The Gerhard patent represents a class of concave reflectors
featuring an inner core section and add-on outer sections which can
be attached in a removeable manner to the inner core section, to
provide a concave antenna reflector assemblable from segments. The
segments shown by Gerhard are divided along both radial and
circumferential lines. Mautner's patent shows a basically similar
structure, in which the central section has a spiral outer
periphery and the outer segments are of decreasing size so that
they can be nested one inside the other for shipment (FIG. 7).
Kennedy's patent also features an inner core section and a
plurality of outer "tip" sections which can be taken down and
nested for shipment. In all three of these patents the antenna is
made of metallic components with structural truss sections to
provide stiffness, and a face mesh or screen to provide the
reflector surface.
GENERAL NATURE OF THE INVENTION
The present invention provides a concave reflector for radio
antenna use, which reflector is made of a plurality of
substantially identical segments which can be assembled along
radial boundary lines to form a complete reflector, each segment
being independently formed in a fixed, substantially rigid
configuration of moldable material, having a front portion
providing a segment of the reflector surface and a rear portion
containing integrally-formed rigidizing ribs of the same material
so as to assure thermal stability by which the antenna can be
completely assembled from the back. These ribs include at least a
first marginal rib along the first radial margin and a second
marginal rib along the second radial margin of each segment, the
first rib of one segment being fastened to the second rib of the
next-adjoining segment in the assembly of a complete reflector. The
first and second marginal ribs include integrally-formed indexing
means for so mating each pair of adjoining first and second ribs
during assembly of the complete reflector that the segments of
reflector surface form a substantially continuous reflector in
which the edges of adjoining segments are substantially flush with
each other. In this manner an entire concave reflector can be
assembled from the rear and automatically a uniform reflecting
surface will be provided. Intermediate ribs are interlocked with
each other and with the marginal ribs through circumferential ribs.

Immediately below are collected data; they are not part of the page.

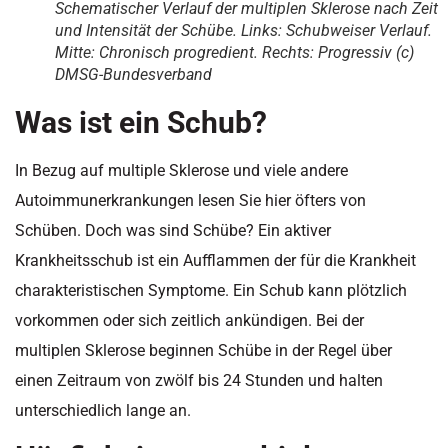
Schematischer Verlauf der multiplen Sklerose nach Zeit
und Intensität der Schübe. Links: Schubweiser Verlauf.
Mitte: Chronisch progredient. Rechts: Progressiv (c)
DMSG-Bundesverband
Was ist ein Schub?
In Bezug auf multiple Sklerose und viele andere
Autoimmunerkrankungen lesen Sie hier öfters von
Schüben. Doch was sind Schübe? Ein aktiver
Krankheitsschub ist ein Aufflammen der für die Krankheit
charakteristischen Symptome. Ein Schub kann plötzlich
vorkommen oder sich zeitlich ankündigen. Bei der
multiplen Sklerose beginnen Schübe in der Regel über
einen Zeitraum von zwölf bis 24 Stunden und halten
unterschiedlich lange an.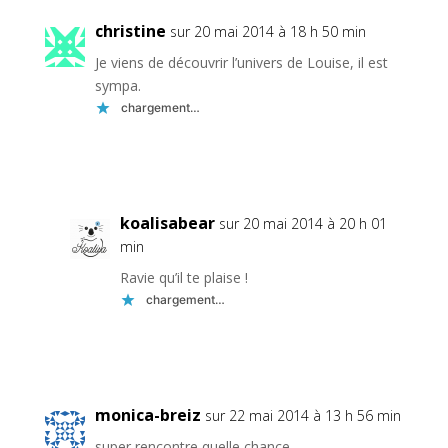
christine
sur 20 mai 2014 à 18 h 50 min
Je viens de découvrir l’univers de Louise, il est
sympa.
chargement…
Réponse
koalisabear
sur 20 mai 2014 à 20 h 01
min
Ravie qu’il te plaise !
chargement…
Réponse
monica-breiz
sur 22 mai 2014 à 13 h 56 min
super rencontre quelle chance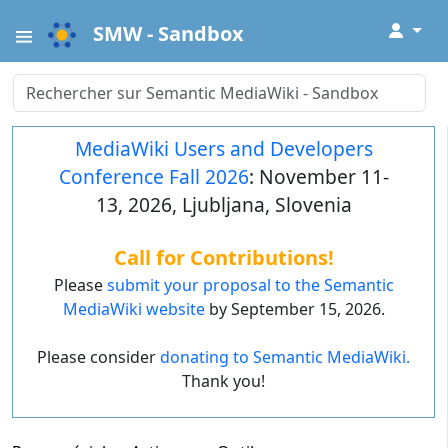
↓
SMW - Sandbox
MediaWiki Users and Developers
Conference Fall 2026
: November 11-
13, 2026, Ljubljana, Slovenia
Call for Contributions!
Please
submit your proposal to the Semantic
MediaWiki website
by September 15, 2026.
Please consider
donating to Semantic MediaWiki.
Thank you!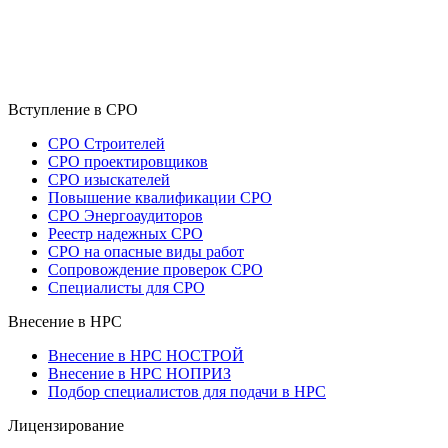
Вступление в СРО
СРО Строителей
СРО проектировщиков
СРО изыскателей
Повышение квалификации СРО
СРО Энергоаудиторов
Реестр надежных СРО
СРО на опасные виды работ
Сопровождение проверок СРО
Специалисты для СРО
Внесение в НРС
Внесение в НРС НОСТРОЙ
Внесение в НРС НОПРИЗ
Подбор специалистов для подачи в НРС
Лицензирование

In a preferred embodiment of the invention the indexing means on
the marginal ribs comprise a first set of tabs on the rear edge of
each first rib which overlie and touch the rear edge of the second
rib to which it is fastened, and a second set of tabs on the rear
edge of the second rib which overlie and touch the rear edge of
said first rib, the tabs of the first set being alternated with the
tabs of the second set in a radial direction where the two
adjoining ribs are fastened together. Desirably, the reflecting
surface is treated so as to scatter incident solar energy.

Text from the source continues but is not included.